Ah yes.... the sucky part of our story... and since were are Semi-OOC here...*tosses a snowball at Thabian* EVIL!
Thabian acks and wipes the snow from his face, "What the heck did I do?"
Thought up Judas!
Thabian grins, "Awwww but you two needed an evil guy."
Daniel grumbles, "And boy does Judas fill that position."
What do you want? An evil guy that isn't evil?
A break. .... lets get on with this shit. Enker you talk about evil Judas.
Enker nods, "How to explain a person more evil than Hannibal Lector and more powerful than a minor god?... A man made by chaos and an insanity that is never ending."
Order actually. And now I am gifted with OOC knowledge!!! Judas was actually a pretty okay guy... learning magic and all.... and he f*cked with something he really shouldn't have. He got sucked into someplace that just broke his fragile little mind. And spat him out 100 years later. Compactly. ButtF*ck. Insane.
Enker sighs and throws an apple at Thabian, "A$$#0l3. And after joining with Judas, we did some ... not so good things."

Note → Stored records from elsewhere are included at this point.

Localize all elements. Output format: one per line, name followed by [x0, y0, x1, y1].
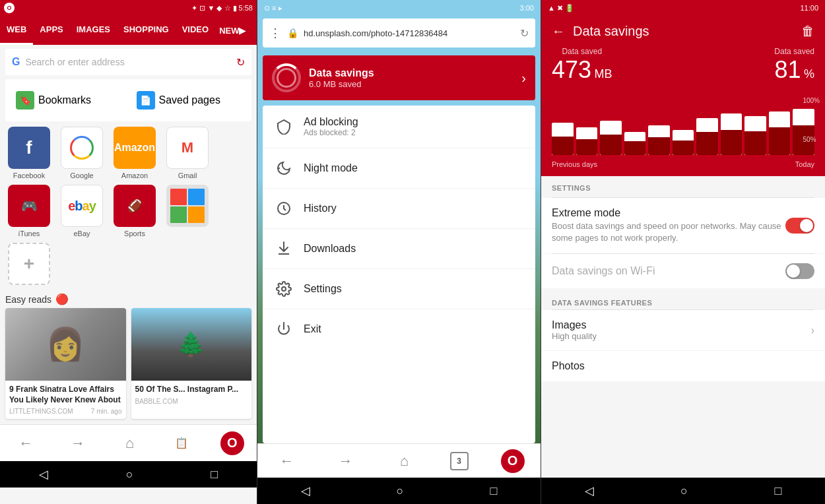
ds-stat-pct: Data saved 81 % — [774, 47, 814, 84]
url-text[interactable]: hd.unsplash.com/photo-14712836484 — [304, 28, 515, 38]
easy-reads-label: Easy reads — [5, 294, 51, 305]
status-icons-3: ▲ ✖ 🔋 — [548, 4, 574, 13]
sys-back[interactable]: ◁ — [39, 467, 48, 482]
search-input[interactable]: Search or enter address — [25, 57, 231, 67]
speed-dial-amazon[interactable]: Amazon Amazon — [111, 127, 158, 179]
url-menu-dots[interactable]: ⋮ — [269, 26, 282, 40]
menu-item-settings[interactable]: Settings — [263, 269, 535, 309]
opera-icon: O — [4, 3, 15, 13]
back-btn-2[interactable]: ← — [274, 448, 300, 474]
amazon-label: Amazon — [121, 172, 148, 179]
speed-dial-tiles[interactable] — [164, 185, 211, 237]
system-nav-2: ◁ ○ □ — [257, 478, 541, 504]
chart-pct-labels: 100% 50% — [803, 97, 820, 143]
exit-title: Exit — [304, 323, 523, 335]
chart-bar-0 — [552, 102, 574, 155]
speed-dial-itunes[interactable]: 🎮 iTunes — [5, 185, 53, 237]
phone1: O ✦ ⊡ ▼ ◆ ☆ ▮ 5:58 WEB APPS IMAGES SHOPP… — [0, 0, 257, 504]
saved-pages-btn[interactable]: 📄 Saved pages — [131, 84, 247, 116]
wifi-savings-toggle[interactable] — [785, 263, 814, 279]
sys-home[interactable]: ○ — [126, 468, 133, 482]
images-title: Images — [552, 319, 811, 331]
features-images[interactable]: Images High quality › — [541, 310, 825, 351]
ds-trash-btn[interactable]: 🗑 — [801, 24, 814, 39]
sys-recent[interactable]: □ — [211, 468, 218, 482]
phone3: ▲ ✖ 🔋 11:00 ← Data savings 🗑 Data saved … — [541, 0, 825, 504]
ebay-icon: ebay — [61, 185, 103, 227]
data-savings-banner[interactable]: Data savings 6.0 MB saved › — [263, 55, 535, 100]
menu-item-night-mode[interactable]: Night mode — [263, 148, 535, 189]
tabs-btn[interactable]: 📋 — [168, 430, 195, 457]
ds-stat-pct-unit: % — [804, 67, 814, 80]
menu-item-downloads[interactable]: Downloads — [263, 229, 535, 269]
chart-bar-5 — [673, 102, 694, 155]
tab-shopping[interactable]: SHOPPING — [117, 16, 176, 45]
url-bar[interactable]: ⋮ 🔒 hd.unsplash.com/photo-14712836484 ↻ — [263, 18, 535, 47]
easy-reads-icon: 🔴 — [55, 293, 69, 305]
wifi-savings-item[interactable]: Data savings on Wi-Fi — [541, 254, 825, 288]
status-bar-2: ⊙ ≡ ▸ 3:00 — [257, 0, 541, 16]
url-refresh-icon[interactable]: ↻ — [520, 27, 529, 40]
extreme-mode-item[interactable]: Extreme mode Boost data savings and spee… — [541, 198, 825, 253]
system-nav-1: ◁ ○ □ — [0, 461, 257, 488]
sys-recent-2[interactable]: □ — [490, 484, 498, 498]
facebook-icon: f — [8, 127, 50, 169]
sys-back-2[interactable]: ◁ — [301, 484, 310, 498]
sys-home-3[interactable]: ○ — [680, 484, 688, 498]
tab-apps[interactable]: APPS — [33, 16, 69, 45]
sys-home-2[interactable]: ○ — [397, 484, 404, 498]
sys-back-3[interactable]: ◁ — [585, 484, 594, 498]
menu-item-history[interactable]: History — [263, 189, 535, 229]
article-sinatra-title: 9 Frank Sinatra Love Affairs You Likely … — [9, 385, 122, 405]
status-bar-1: O ✦ ⊡ ▼ ◆ ☆ ▮ 5:58 — [0, 0, 257, 16]
search-bar[interactable]: G Search or enter address ↻ — [5, 49, 251, 75]
ds-back-btn[interactable]: ← — [552, 24, 565, 39]
ad-blocking-title: Ad blocking — [304, 116, 523, 128]
menu-item-exit[interactable]: Exit — [263, 309, 535, 349]
tab-video[interactable]: VIDEO — [176, 16, 215, 45]
speed-dial-add[interactable]: + — [5, 243, 53, 288]
chart-bar-4 — [648, 102, 670, 155]
forward-btn[interactable]: → — [65, 430, 91, 457]
chart-bar-3 — [624, 102, 646, 155]
speed-dial-facebook[interactable]: f Facebook — [5, 127, 53, 179]
article-instagram[interactable]: 🌲 50 Of The S... Instagram P... BABBLE.C… — [131, 308, 252, 419]
article-instagram-source: BABBLE.COM — [135, 398, 248, 405]
ds-page-title: Data savings — [573, 24, 793, 39]
speed-dial-ebay[interactable]: ebay eBay — [58, 185, 106, 237]
chart-labels: Previous days Today — [541, 160, 825, 176]
menu-item-ad-blocking[interactable]: Ad blocking Ads blocked: 2 — [263, 106, 535, 148]
refresh-icon[interactable]: ↻ — [236, 56, 245, 69]
nav-tabs: WEB APPS IMAGES SHOPPING VIDEO NEW▶ — [0, 16, 257, 45]
sports-label: Sports — [124, 230, 145, 237]
article-sinatra[interactable]: 👩 9 Frank Sinatra Love Affairs You Likel… — [5, 308, 126, 419]
svg-point-3 — [282, 287, 286, 291]
ds-arrow-icon: › — [521, 71, 526, 86]
saved-pages-label: Saved pages — [159, 94, 220, 106]
tab-images[interactable]: IMAGES — [70, 16, 117, 45]
opera-menu-btn[interactable]: O — [220, 431, 244, 455]
speed-dial-google[interactable]: Google — [58, 127, 106, 179]
sys-recent-3[interactable]: □ — [774, 484, 781, 498]
home-btn[interactable]: ⌂ — [116, 430, 143, 457]
wifi-savings-title: Data savings on Wi-Fi — [552, 265, 785, 277]
features-photos[interactable]: Photos — [541, 351, 825, 381]
speed-dial-sports[interactable]: 🏈 Sports — [111, 185, 158, 237]
chart-bar-2 — [600, 102, 622, 155]
gmail-label: Gmail — [178, 172, 197, 179]
tiles-icon — [166, 185, 209, 227]
article-sinatra-source: LITTLETHINGS.COM 7 min. ago — [9, 408, 122, 415]
chart-label-today: Today — [795, 160, 814, 168]
speed-dial-gmail[interactable]: M Gmail — [164, 127, 211, 179]
tab-count[interactable]: 3 — [450, 452, 469, 470]
chart-bar-8 — [744, 102, 766, 155]
extreme-mode-toggle[interactable] — [785, 218, 814, 234]
time-1: 5:58 — [239, 4, 253, 12]
bookmarks-btn[interactable]: 🔖 Bookmarks — [11, 84, 126, 116]
opera-btn-2[interactable]: O — [501, 449, 525, 473]
tab-more[interactable]: NEW▶ — [215, 26, 249, 36]
back-btn[interactable]: ← — [13, 430, 39, 457]
forward-btn-2[interactable]: → — [333, 448, 359, 474]
home-btn-2[interactable]: ⌂ — [391, 448, 418, 474]
tab-web[interactable]: WEB — [0, 16, 33, 45]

Lets see... helped organize his mindless orgish minions... spied... oh and there was Lrith. Lets not talk about Lrith. He also was a real ass to us in return for all our hard work.
Thats why we left as soon as we could.
Yap. And just so you know... we weren't total morons. He was a really nice guy at first. Alla f*cking act. So we escaped.
With just a little help from your parents.
Quiet you.
Its not like they helped much.
Riiiiiiiiiiiiight.
Thabian chuckles, "Only spanked your asses and put you out of the way."
Slapped our asses into the goddamn Heart. ... what the Heart is is complicated..... Enker you explain!
Enker gahs and grumbles "Gee thanks. Well the heart is like ... well .. if the universe had a point where everything started .. this is it .. its also the only stable place to ever exist in the void.. "
Yah.. and Mom figured (Rightly so) that nobody .. not even Judas could find us. So everything was going fine.
And then they thought with the little heads instead of the big ones.
Hey its not our fault that goddess was taking a bath in such a public place.
Mmmmmmmmm..... nude goddess ass... and boobs.... Mmmmmmmmmm *puuuuuuuuuuurrrrr*
Enker gets a dreamy look as he drools a little.
Thabian looks to Gally, "You want the honors?
Gally nodnods! and then presses a button and a pair of mallets come out and bop each one on the head.
Mreak!
Enker OWS! and rubs his head, "What did I do?"
I dunno but I think we should hurry up and finish. Okay soo... she saw us peeping... and blasted us with a...blast! of something.
It was all white and sparkly... and we woke up in a bad position just outside of the resort town of Mako Dale.
Butt-nekkid and totally broke.
Hehehehheeh!
Grrrr. ...We'd been blasted 140 years into the past... 123 years before we were born... and that's when our lives as PCs started! So we're done!
Enker nods, "Finally."
Daniel grabs Enker and zips off!
Gally looks at the people reading and then just points to the little up button at the bottom of the page.
Thabian grabs a beer and some pretzels "Onward and upward."